One explanation about the
Elves is that they tease the trees and plants into budding wooden instruments like fruit, to be picked. But they apparently can't tell the difference between their
own environmentally-friendly produce and your own items carved out of the remains of murdered trees if you try to pass them back to them, so maybe they are just plain mad.
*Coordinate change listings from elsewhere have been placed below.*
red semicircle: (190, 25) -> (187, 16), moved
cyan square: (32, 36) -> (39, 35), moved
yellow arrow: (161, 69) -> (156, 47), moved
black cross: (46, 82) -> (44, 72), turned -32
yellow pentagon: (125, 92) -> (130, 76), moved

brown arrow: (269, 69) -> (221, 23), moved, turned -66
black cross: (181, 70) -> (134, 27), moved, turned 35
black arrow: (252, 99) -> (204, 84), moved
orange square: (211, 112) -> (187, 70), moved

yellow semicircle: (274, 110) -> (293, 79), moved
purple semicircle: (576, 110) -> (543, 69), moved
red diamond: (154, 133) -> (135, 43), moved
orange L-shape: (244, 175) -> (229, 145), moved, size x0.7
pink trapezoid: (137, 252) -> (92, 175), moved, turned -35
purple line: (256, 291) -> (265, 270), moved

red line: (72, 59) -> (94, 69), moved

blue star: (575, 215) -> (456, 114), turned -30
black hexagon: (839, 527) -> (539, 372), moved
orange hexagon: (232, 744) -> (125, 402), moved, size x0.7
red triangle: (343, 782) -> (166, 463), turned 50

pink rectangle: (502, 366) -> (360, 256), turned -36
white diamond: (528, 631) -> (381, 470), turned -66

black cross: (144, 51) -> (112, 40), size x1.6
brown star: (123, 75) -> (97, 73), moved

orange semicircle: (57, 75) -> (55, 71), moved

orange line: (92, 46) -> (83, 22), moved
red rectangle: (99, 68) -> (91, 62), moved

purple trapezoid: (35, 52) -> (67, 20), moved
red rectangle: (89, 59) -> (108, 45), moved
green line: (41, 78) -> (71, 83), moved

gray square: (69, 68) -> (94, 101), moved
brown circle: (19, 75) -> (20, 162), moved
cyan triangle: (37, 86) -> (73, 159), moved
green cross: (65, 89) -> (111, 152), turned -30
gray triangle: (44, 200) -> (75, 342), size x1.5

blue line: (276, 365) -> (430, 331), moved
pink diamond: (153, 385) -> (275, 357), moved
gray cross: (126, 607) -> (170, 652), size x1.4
Also, I think that if you don't have stockpiles of wood, but construct them into (useless or otherwise) blocks of wooden walls they don't actually count them... And you can put off their ire a lot longer if you're not just horribly efficient at hoarding the logs in stockpiles and and have an awful lot of logs hanging around unused.
With
Bones, you probably need loads of bone bolts, by the sound of it. Get someone (best bonecrafter, or one of those useless migrants who will eventually
become your best bonecrafter) to use them all up. Or as many as you can, or as many as you think you can without finding yourself without them when someone decides that their moodcraft needs body parts or similar. (Depends a lot on how, and how frequently, you are accumulating bones.)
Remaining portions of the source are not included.